Fort Knox gold mine near Fairbanks.

Kinross Gold is expanding its operations at the large Fort Knox Mine 25 miles northeast of Fairbanks. Mining has started at the Gil, a separate gold deposit nine miles east of the main Fort Knox Mine, the company said Nov. 17 at the Resource Development Council’s annual conference in Anchorage.

The project will add about 100 jobs to the current workforce at the mine, which now totals about 700, Fort Knox manager Jeremy Brans told the RDC.

Mining at Gil began as Fort Knox celebrated its 25th anniversary, which was on Nov. 17, and just after having produced 8 million ounces of gold, Brans said.

Since the first “gold pour” at the mine in 1996, Fort Knox has paid about $829 million in wages, purchased $2.8 billion in goods and supplies from mostly local vendors; $127 million in property taxes to the Fairbanks North Star Borough, and $50 million in taxes paid to the state of Alaska.

In addition, the mine has paid an additional $25 million in royalties to the Alaska Mental Health Trust.

Fort Knox is located on land owned by the mental health trust, which supports state mental health trust programs.

Kinross holds the land at Gil and has studied development of the deposit for years. The company has now developed ways to make it viable. Ore will be mined at Gil and trucked over existing roads to the mill at the mine, where it will be processed.

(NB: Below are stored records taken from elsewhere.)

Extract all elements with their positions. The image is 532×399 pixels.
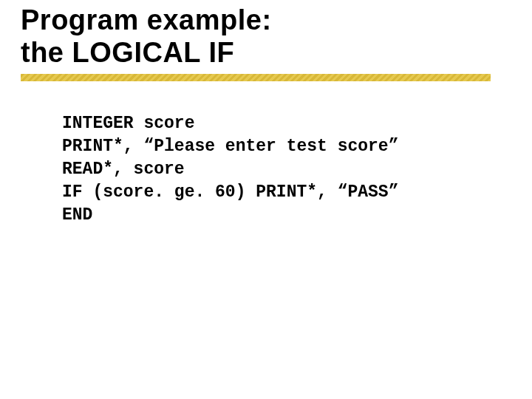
slide-title: Program example: the LOGICAL IF (21, 4, 494, 69)
code-block: INTEGER score PRINT*, “Please enter test… (62, 112, 505, 227)
code-line: PRINT*, “Please enter test score” (62, 135, 505, 158)
title-underline (21, 74, 491, 81)
code-line: END (62, 204, 505, 227)
slide: Program example: the LOGICAL IF INTEGER … (0, 0, 532, 399)
code-line: READ*, score (62, 158, 505, 181)
code-line: IF (score. ge. 60) PRINT*, “PASS” (62, 181, 505, 204)
title-block: Program example: the LOGICAL IF (21, 4, 494, 69)
code-line: INTEGER score (62, 112, 505, 135)
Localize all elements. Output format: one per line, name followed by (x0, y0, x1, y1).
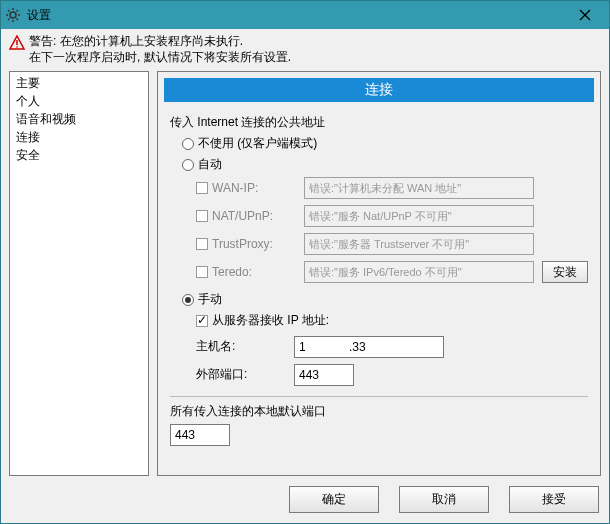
svg-line-6 (17, 19, 19, 21)
wanip-error (304, 177, 534, 199)
local-port-input[interactable] (170, 424, 230, 446)
close-button[interactable] (565, 3, 605, 27)
checkbox-icon (196, 210, 208, 222)
sidebar: 主要 个人 语音和视频 连接 安全 (9, 71, 149, 476)
checkbox-icon (196, 182, 208, 194)
chk-wanip[interactable]: WAN-IP: (196, 181, 296, 195)
cancel-button[interactable]: 取消 (399, 486, 489, 513)
chk-natupnp[interactable]: NAT/UPnP: (196, 209, 296, 223)
radio-icon (182, 294, 194, 306)
incoming-section-label: 传入 Internet 连接的公共地址 (170, 114, 588, 131)
sidebar-item-personal[interactable]: 个人 (10, 92, 148, 110)
local-port-label: 所有传入连接的本地默认端口 (170, 403, 588, 420)
chk-recv-from-server[interactable]: 从服务器接收 IP 地址: (196, 312, 329, 329)
chk-trustproxy[interactable]: TrustProxy: (196, 237, 296, 251)
warning-area: 警告: 在您的计算机上安装程序尚未执行. 在下一次程序启动时, 默认情况下将安装… (1, 29, 609, 71)
svg-point-0 (10, 12, 16, 18)
chk-teredo-label: Teredo: (212, 265, 252, 279)
ok-button[interactable]: 确定 (289, 486, 379, 513)
sidebar-item-security[interactable]: 安全 (10, 146, 148, 164)
host-label: 主机名: (196, 338, 286, 355)
apply-button[interactable]: 接受 (509, 486, 599, 513)
window-title: 设置 (27, 7, 51, 24)
teredo-error (304, 261, 534, 283)
radio-manual[interactable]: 手动 (182, 291, 588, 308)
svg-line-5 (8, 10, 10, 12)
svg-line-7 (8, 19, 10, 21)
svg-line-8 (17, 10, 19, 12)
chk-teredo[interactable]: Teredo: (196, 265, 296, 279)
chk-trustproxy-label: TrustProxy: (212, 237, 273, 251)
teredo-install-button[interactable]: 安装 (542, 261, 588, 283)
host-input[interactable] (294, 336, 444, 358)
button-bar: 确定 取消 接受 (1, 476, 609, 523)
radio-auto-label: 自动 (198, 156, 222, 173)
radio-disable-label: 不使用 (仅客户端模式) (198, 135, 317, 152)
natupnp-error (304, 205, 534, 227)
ext-port-label: 外部端口: (196, 366, 286, 383)
sidebar-item-main[interactable]: 主要 (10, 74, 148, 92)
radio-icon (182, 138, 194, 150)
divider (170, 396, 588, 397)
panel-heading: 连接 (164, 78, 594, 102)
radio-icon (182, 159, 194, 171)
radio-auto[interactable]: 自动 (182, 156, 588, 173)
trustproxy-error (304, 233, 534, 255)
gear-icon (5, 7, 21, 23)
chk-recv-from-server-label: 从服务器接收 IP 地址: (212, 312, 329, 329)
checkbox-icon (196, 266, 208, 278)
checkbox-icon (196, 315, 208, 327)
warning-line1: 警告: 在您的计算机上安装程序尚未执行. (29, 33, 291, 49)
content-panel: 连接 传入 Internet 连接的公共地址 不使用 (仅客户端模式) 自动 W… (157, 71, 601, 476)
checkbox-icon (196, 238, 208, 250)
ext-port-input[interactable] (294, 364, 354, 386)
chk-wanip-label: WAN-IP: (212, 181, 258, 195)
svg-point-13 (16, 46, 18, 48)
sidebar-item-voice-video[interactable]: 语音和视频 (10, 110, 148, 128)
radio-disable[interactable]: 不使用 (仅客户端模式) (182, 135, 588, 152)
titlebar: 设置 (1, 1, 609, 29)
warning-icon (9, 35, 25, 54)
chk-natupnp-label: NAT/UPnP: (212, 209, 273, 223)
radio-manual-label: 手动 (198, 291, 222, 308)
warning-line2: 在下一次程序启动时, 默认情况下将安装所有设置. (29, 49, 291, 65)
sidebar-item-connection[interactable]: 连接 (10, 128, 148, 146)
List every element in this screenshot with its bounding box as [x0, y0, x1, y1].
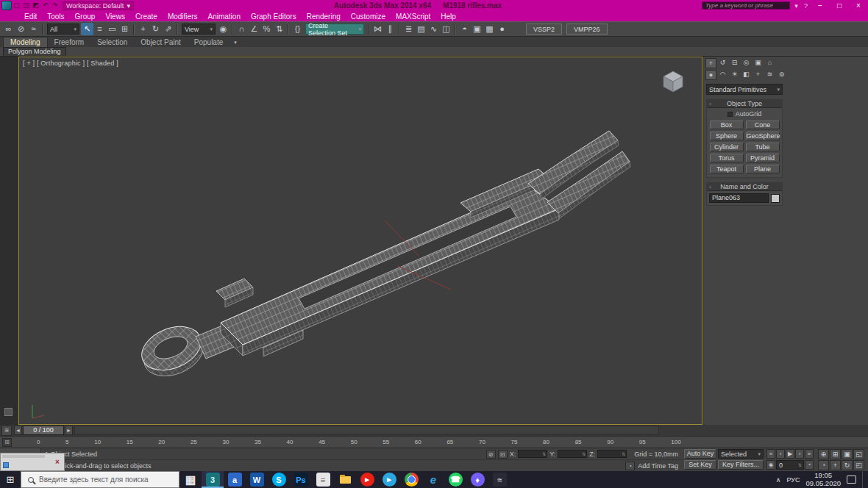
curve-editor-icon[interactable]: ∿: [427, 23, 440, 35]
taskbar-app-task-view[interactable]: ▦: [179, 471, 202, 488]
viewport[interactable]: [ + ] [ Orthographic ] [ Shaded ]: [18, 57, 702, 425]
redo-icon[interactable]: ↷: [50, 1, 60, 10]
field-of-view-icon[interactable]: ◔: [818, 460, 829, 470]
viewport-label[interactable]: [ + ] [ Orthographic ] [ Shaded ]: [23, 60, 118, 67]
tab-selection[interactable]: Selection: [90, 37, 134, 47]
previous-frame-icon[interactable]: ‹: [776, 449, 785, 459]
helpers-category-icon[interactable]: +: [753, 70, 764, 80]
maximize-button[interactable]: □: [830, 0, 849, 11]
box-button[interactable]: Box: [710, 121, 744, 129]
menu-maxscript[interactable]: MAXScript: [391, 12, 435, 21]
display-tab-icon[interactable]: ▣: [753, 58, 764, 68]
search-go-icon[interactable]: ▾: [791, 2, 801, 10]
taskbar-app-3ds-max[interactable]: 3: [202, 471, 224, 488]
menu-views[interactable]: Views: [100, 12, 130, 21]
zoom-extents-icon[interactable]: ▣: [842, 449, 853, 459]
track-bar[interactable]: ⊞ 0 5 10 15 20 25 30 35 40 45 50 55 60 6…: [0, 437, 868, 448]
key-mode-toggle-icon[interactable]: ◈: [766, 460, 775, 470]
name-color-rollout-header[interactable]: - Name and Color: [707, 183, 782, 191]
vmpp26-button[interactable]: VMPP26: [566, 24, 608, 35]
selection-filter-dropdown[interactable]: All ▾: [47, 24, 79, 35]
create-tab-icon[interactable]: +: [705, 58, 716, 68]
time-tag-icon[interactable]: ◔: [625, 462, 635, 470]
select-by-name-icon[interactable]: ≡: [93, 23, 106, 35]
x-coordinate-field[interactable]: ⇅: [518, 450, 547, 458]
percent-snap-icon[interactable]: %: [260, 23, 273, 35]
vssp2-button[interactable]: VSSP2: [526, 24, 562, 35]
menu-edit[interactable]: Edit: [19, 12, 42, 21]
lights-category-icon[interactable]: ☀: [729, 70, 740, 80]
bind-to-space-warp-icon[interactable]: ≈: [27, 23, 40, 35]
sphere-button[interactable]: Sphere: [710, 132, 744, 140]
ribbon-options-icon[interactable]: ▾: [230, 40, 241, 47]
next-frame-arrow[interactable]: ►: [65, 426, 73, 435]
select-and-rotate-icon[interactable]: ↻: [149, 23, 162, 35]
spinner-snap-icon[interactable]: ⇅: [273, 23, 285, 35]
taskbar-app-photoshop[interactable]: Ps: [290, 471, 312, 488]
current-frame-field[interactable]: 0 ⇅: [776, 460, 804, 470]
render-setup-icon[interactable]: ▣: [471, 23, 483, 35]
z-coordinate-field[interactable]: ⇅: [597, 450, 627, 458]
menu-rendering[interactable]: Rendering: [302, 12, 346, 21]
time-slider-track[interactable]: [74, 426, 659, 435]
schematic-view-icon[interactable]: ◫: [440, 23, 452, 35]
shapes-category-icon[interactable]: ◠: [717, 70, 728, 80]
cone-button[interactable]: Cone: [746, 121, 780, 129]
snaps-toggle-icon[interactable]: ∩: [235, 23, 248, 35]
tab-modeling[interactable]: Modeling: [3, 37, 48, 47]
taskbar-app-youtube[interactable]: ▸: [356, 471, 378, 488]
layer-manager-icon[interactable]: ≣: [402, 23, 415, 35]
menu-animation[interactable]: Animation: [202, 12, 245, 21]
angle-snap-icon[interactable]: ∠: [248, 23, 260, 35]
go-to-start-icon[interactable]: «: [766, 449, 775, 459]
modify-tab-icon[interactable]: ↺: [717, 58, 728, 68]
rendered-frame-icon[interactable]: ▦: [483, 23, 496, 35]
edit-named-sets-icon[interactable]: {}: [291, 23, 304, 35]
select-and-scale-icon[interactable]: ⇗: [162, 23, 174, 35]
menu-create[interactable]: Create: [130, 12, 163, 21]
next-frame-icon[interactable]: ›: [795, 449, 804, 459]
reference-coordinate-dropdown[interactable]: View ▾: [182, 24, 216, 35]
workspace-dropdown[interactable]: Workspace: Default ▾: [63, 1, 134, 10]
tab-populate[interactable]: Populate: [188, 37, 230, 47]
viewcube[interactable]: [661, 69, 686, 94]
use-pivot-center-icon[interactable]: ◉: [217, 23, 230, 35]
pyramid-button[interactable]: Pyramid: [746, 154, 780, 162]
cameras-category-icon[interactable]: ◧: [741, 70, 752, 80]
maximize-viewport-icon[interactable]: ◰: [853, 460, 864, 470]
auto-key-button[interactable]: Auto Key: [684, 449, 716, 459]
hidden-icons-chevron[interactable]: ∧: [776, 476, 781, 484]
set-key-button[interactable]: Set Key: [684, 460, 716, 470]
object-type-rollout-header[interactable]: - Object Type: [707, 100, 782, 108]
autogrid-checkbox[interactable]: [728, 112, 733, 117]
key-filters-button[interactable]: Key Filters...: [718, 460, 764, 470]
spinner-icon[interactable]: ⇅: [798, 462, 802, 467]
spinner-icon[interactable]: ⇅: [582, 451, 586, 456]
tab-freeform[interactable]: Freeform: [48, 37, 91, 47]
taskbar-app-word[interactable]: W: [246, 471, 268, 488]
undo-icon[interactable]: ↶: [40, 1, 50, 10]
object-color-swatch[interactable]: [771, 194, 780, 203]
menu-tools[interactable]: Tools: [42, 12, 69, 21]
play-icon[interactable]: ▶: [786, 449, 794, 459]
action-center-icon[interactable]: [847, 476, 856, 484]
menu-customize[interactable]: Customize: [346, 12, 391, 21]
language-indicator[interactable]: РУС: [786, 476, 800, 484]
ribbon-toggle-icon[interactable]: ▤: [415, 23, 427, 35]
spinner-icon[interactable]: ⇅: [542, 451, 546, 456]
plane-button[interactable]: Plane: [746, 165, 780, 173]
named-selection-set-dropdown[interactable]: Create Selection Set ▾: [305, 24, 364, 35]
rectangular-selection-icon[interactable]: ▭: [106, 23, 118, 35]
tube-button[interactable]: Tube: [746, 143, 780, 151]
systems-category-icon[interactable]: ⊚: [776, 70, 787, 80]
spinner-icon[interactable]: ⇅: [622, 451, 625, 456]
hierarchy-tab-icon[interactable]: ⊟: [729, 58, 740, 68]
utilities-tab-icon[interactable]: ⌂: [764, 58, 775, 68]
taskbar-app-chrome[interactable]: [400, 471, 422, 488]
menu-graph-editors[interactable]: Graph Editors: [246, 12, 302, 21]
taskbar-app-whatsapp[interactable]: ☎: [444, 471, 466, 488]
align-icon[interactable]: ∥: [384, 23, 396, 35]
3dsmax-logo-icon[interactable]: [1, 1, 12, 10]
menu-help[interactable]: Help: [435, 12, 461, 21]
absolute-mode-icon[interactable]: ⊡: [498, 450, 508, 459]
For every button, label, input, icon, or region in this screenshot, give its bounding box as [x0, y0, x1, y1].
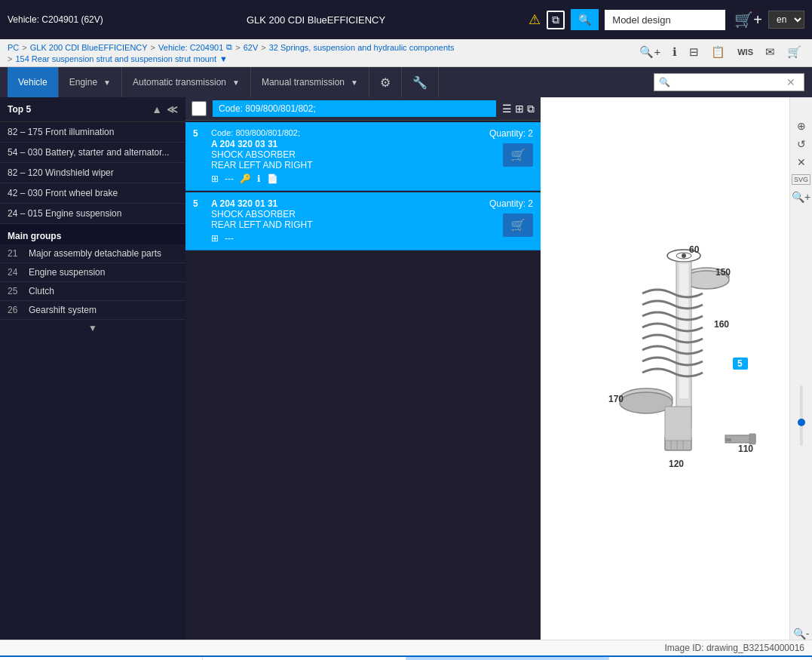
- info-icon-1[interactable]: ℹ: [257, 173, 261, 184]
- info-button[interactable]: ℹ: [670, 44, 680, 60]
- nav-search: 🔍 ✕: [654, 73, 804, 91]
- tab-engine[interactable]: Engine ▼: [59, 67, 122, 97]
- sidebar-item-54-030[interactable]: 54 – 030 Battery, starter and alternator…: [0, 143, 185, 163]
- zoom-slider-thumb[interactable]: [798, 419, 805, 426]
- nav-search-input[interactable]: [673, 77, 786, 87]
- part-qty-1: Quantity: 2: [489, 128, 533, 139]
- sidebar-group-25[interactable]: 25 Clutch: [0, 282, 185, 301]
- svg-rect-11: [749, 434, 755, 444]
- tab-wrench-icon[interactable]: 🔧: [402, 67, 439, 97]
- bc-pc[interactable]: PC: [8, 43, 19, 52]
- warning-icon[interactable]: ⚠: [529, 11, 541, 28]
- copy-icon[interactable]: ⧉: [547, 11, 565, 29]
- sidebar-item-82-175[interactable]: 82 – 175 Front illumination: [0, 122, 185, 143]
- tab-gear-icon[interactable]: ⚙: [369, 67, 402, 97]
- sidebar-item-42-030[interactable]: 42 – 030 Front wheel brake: [0, 183, 185, 204]
- add-to-cart-1[interactable]: 🛒: [503, 143, 533, 167]
- tab-auto-trans[interactable]: Automatic transmission ▼: [122, 67, 251, 97]
- part-info-1: Code: 809/800/801/802; A 204 320 03 31 S…: [211, 128, 483, 184]
- language-select[interactable]: en: [768, 11, 804, 29]
- part-dots-2: ---: [225, 233, 234, 244]
- bc-springs[interactable]: 32 Springs, suspension and hydraulic com…: [269, 43, 455, 52]
- vehicle-info: Vehicle: C204901 (62V): [8, 14, 103, 25]
- thumb-060[interactable]: 060 Front torsion bar ✎: [203, 657, 406, 660]
- breadcrumb-dropdown-icon[interactable]: ▼: [219, 54, 228, 63]
- search-button[interactable]: 🔍: [571, 9, 599, 30]
- tab-manual-arrow: ▼: [351, 78, 358, 87]
- nav-search-icon: 🔍: [659, 77, 670, 87]
- zoom-out-icon[interactable]: 🔍-: [793, 628, 810, 640]
- thumb-165[interactable]: 165 Rear torsion bar ✎: [609, 657, 812, 660]
- breadcrumb-row2: > 154 Rear suspension strut and suspensi…: [8, 54, 455, 63]
- svg-text:60: 60: [689, 244, 700, 255]
- top5-collapse-icon[interactable]: ▲: [152, 103, 162, 115]
- history-icon[interactable]: ↺: [797, 138, 806, 150]
- svg-text:120: 120: [669, 459, 684, 469]
- image-id-label: Image ID: drawing_B32154000016: [665, 643, 804, 653]
- center-panel: Code: 809/800/801/802; ☰ ⊞ ⧉ 5 Code: 809…: [185, 97, 541, 640]
- filter-button[interactable]: ⊟: [686, 44, 702, 60]
- sidebar-group-24[interactable]: 24 Engine suspension: [0, 263, 185, 282]
- target-icon[interactable]: ⊕: [797, 120, 806, 132]
- doc-button[interactable]: 📋: [708, 44, 728, 60]
- top-bar: Vehicle: C204901 (62V) GLK 200 CDI BlueE…: [0, 0, 812, 39]
- group-label-25: Clutch: [29, 286, 54, 296]
- part-name2-1: REAR LEFT AND RIGHT: [211, 160, 483, 170]
- group-num-24: 24: [8, 267, 23, 278]
- doc-icon-1[interactable]: 📄: [267, 173, 278, 184]
- top5-label: Top 5: [8, 104, 31, 115]
- zoom-in-icon[interactable]: 🔍+: [792, 191, 810, 203]
- cart-add-icon[interactable]: 🛒+: [734, 11, 762, 29]
- tab-manual-trans[interactable]: Manual transmission ▼: [251, 67, 369, 97]
- part-name-1: SHOCK ABSORBER: [211, 149, 483, 160]
- part-name2-2: REAR LEFT AND RIGHT: [211, 219, 483, 230]
- sidebar: Top 5 ▲ ≪ 82 – 175 Front illumination 54…: [0, 97, 185, 640]
- thumb-054[interactable]: 054 Front suspension strut and suspensio…: [0, 657, 203, 660]
- part-qty-2: Quantity: 2: [489, 198, 533, 209]
- svg-icon[interactable]: SVG: [792, 174, 810, 185]
- table-icon-2[interactable]: ⊞: [211, 233, 219, 244]
- svg-text:160: 160: [714, 319, 729, 330]
- sidebar-item-24-015[interactable]: 24 – 015 Engine suspension: [0, 204, 185, 224]
- add-to-cart-2[interactable]: 🛒: [503, 213, 533, 237]
- model-design-input[interactable]: [605, 10, 725, 30]
- part-code-1: A 204 320 03 31: [211, 139, 483, 149]
- bc-rear-suspension[interactable]: 154 Rear suspension strut and suspension…: [15, 54, 216, 63]
- thumb-154[interactable]: 154 Rear suspension strut and suspension…: [406, 657, 609, 660]
- wis-button[interactable]: WIS: [734, 46, 756, 58]
- nav-search-clear[interactable]: ✕: [786, 76, 795, 88]
- sidebar-group-26[interactable]: 26 Gearshift system: [0, 301, 185, 320]
- panel-icon[interactable]: ⧉: [527, 103, 535, 115]
- bc-model[interactable]: GLK 200 CDI BlueEFFICIENCY: [30, 43, 148, 52]
- select-all-checkbox[interactable]: [192, 101, 207, 116]
- parts-list: 5 Code: 809/800/801/802; A 204 320 03 31…: [185, 121, 541, 640]
- grid-view-icon[interactable]: ⊞: [515, 103, 524, 115]
- part-dots-1: ---: [225, 173, 234, 184]
- table-icon-1[interactable]: ⊞: [211, 173, 219, 184]
- bc-vehicle[interactable]: Vehicle: C204901: [158, 43, 223, 52]
- top5-menu-icon[interactable]: ≪: [167, 103, 178, 115]
- thumb-165-label: 165 Rear torsion bar ✎: [609, 657, 811, 660]
- sidebar-item-82-120[interactable]: 82 – 120 Windshield wiper: [0, 163, 185, 183]
- bc-voltage[interactable]: 62V: [244, 43, 259, 52]
- part-name-2: SHOCK ABSORBER: [211, 209, 483, 219]
- svg-text:170: 170: [608, 394, 624, 404]
- diagram-image: 60 150 160 170 120 110 5: [541, 97, 812, 640]
- diagram-panel: ✕: [541, 97, 812, 640]
- tab-vehicle[interactable]: Vehicle: [8, 67, 59, 97]
- mail-button[interactable]: ✉: [762, 44, 778, 60]
- svg-rect-16: [665, 407, 691, 441]
- cart-button[interactable]: 🛒: [784, 44, 804, 60]
- top-icons: ⚠ ⧉ 🔍 🛒+ en: [529, 9, 804, 30]
- model-name: GLK 200 CDI BlueEFFICIENCY: [111, 14, 522, 26]
- scroll-down-arrow: ▼: [88, 323, 97, 333]
- part-item-1: 5 Code: 809/800/801/802; A 204 320 03 31…: [185, 122, 541, 191]
- close-panel-icon[interactable]: ✕: [797, 156, 806, 168]
- part-code-2: A 204 320 01 31: [211, 198, 483, 209]
- sidebar-scroll-down[interactable]: ▼: [0, 320, 185, 336]
- key-icon-1[interactable]: 🔑: [240, 173, 251, 184]
- list-view-icon[interactable]: ☰: [502, 103, 512, 115]
- vehicle-copy-icon[interactable]: ⧉: [226, 42, 232, 52]
- zoom-in-button[interactable]: 🔍+: [636, 44, 663, 60]
- sidebar-group-21[interactable]: 21 Major assembly detachable parts: [0, 244, 185, 263]
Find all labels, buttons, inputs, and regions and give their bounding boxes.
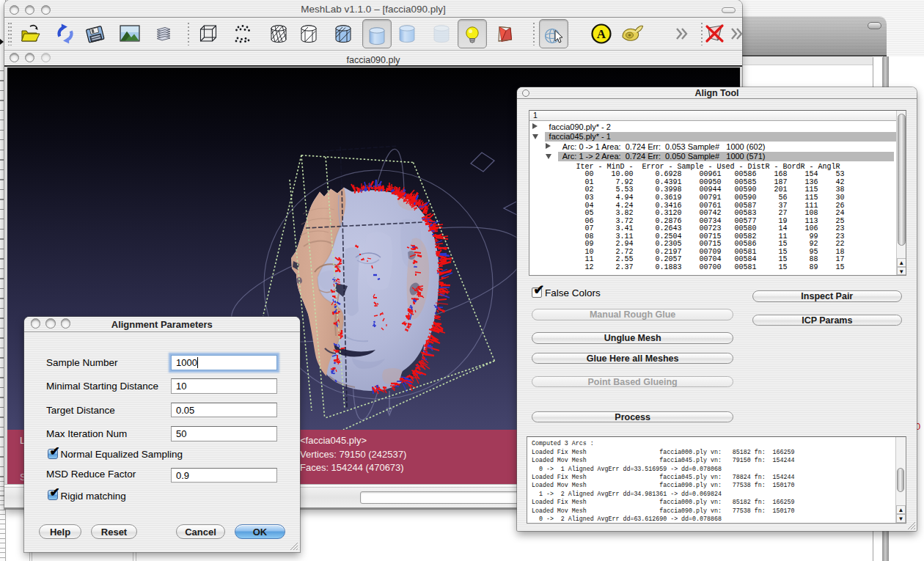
svg-text:A: A xyxy=(597,27,606,41)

Mining meanwhile continues at the main pit at Fort Knox, which is now one and a half miles across and one-half mile deep. Mining and mill operations had been expected to shut down between 2015 and 2018, but the addition of a heap leach operation has extended the operating life.

Even as a mature mine, Fort Knox is performing well. During the quarter of 2021 production increased and cost of per ounce sold decreased compared with the second quarter of the year, Kinross told investment analysts in its third quarter report.

The quarter-over-quarter production increase was primarily due to more ounces recovered from the two heap leach pads at Fort Knox and higher mill grades and throughput, while cost per ounce was down mainly as a result of lower operating waste mined and higher production.

Both production and cost of sales per ounce were in line year-over-year, compared with third quarter 2020, the company told analysts.

At the RDC conference Brans said the new Gil project will now give Kinross enough identified resources to keep the mine and mill operating through at least 2027, and the mine’s two heap leach operations will allow it to operate longer.

A heap leach is a process that extracts gold from low grade ore or waste rock that still contains gold using an acid process. Kinross pioneered the use of a heap leach in sub-Arctic conditions at Fort Knox. Previously it was not thought to be feasible in the mining industry.

Meanwhile, in a related development Kinross is now in a venture with the Tetlin reservation east of Delta to develop another gold deposit. The project, formerly known as Peak Gold and now as Mahn Choh, is 70 percent owned by Kinross and 30 percent by Contagio Ore, which was the original explorer.

A feasibility study for the mine is expected to be complete in 2022 and with production is expected in 2024. The project will require a $110 million initial capital investment and will involve trucking ore 240 miles to the Fort Knox mill, where it would be processed.

Contagio estimates the recoverable gold resource at 1.3 million ounces but the companies’ mining lease at Tetlin is 675,000 acres. There are additional exploration prospects on the lease.

The grade of the ore is higher at Mahn Choh than at Fort Knox, enough to pay the development costs and trucking and when blended, or mixed, with ore mined at Fort Knox it would upgrade the value of the lower-grade material. The project would also add 400 jobs including mining and trucking.

The name ‘Manh Choh’ was chosen by the Village of Tetlin’s chief, Michael Sam and the tribal council and can be translated from the Upper Tanana Athabascan language to ‘Big Lake,’ referring to the nearby Tetlin Lake, a site of high cultural significance in the community.

“We look forward to the safe and responsible development of the project and the positive benefits it is expected to generate for our community,” said Chief Sam. “We also look forward to further building a relationship with Kinross, a company with a strong track record in Alaska.”

An interesting aspect of the Mahn Choh project is that because the land and mineral deposit is owned by the Tetlin reservation the “7i” revenue-sharing requirements of the 1971 Alaska Native Claims Settlement Act do not apply. Tetlin gets to keep all of the royalties from gold production, and will not be required to distribute 70 percent of the royalties to regional corporations and village corporations formed under ANCSA.

The revenue-sharing act provision, in Section 7i of the settlement act, applies only to lands selected by regional corporations. A separate section of ANCSA allows the handful of reservations that existed in Alaska in 1971 to opt to take their lands in fee simple rather than be joined to the regional corporation for the area. For those lands the 7i revenue-sharing does not apply.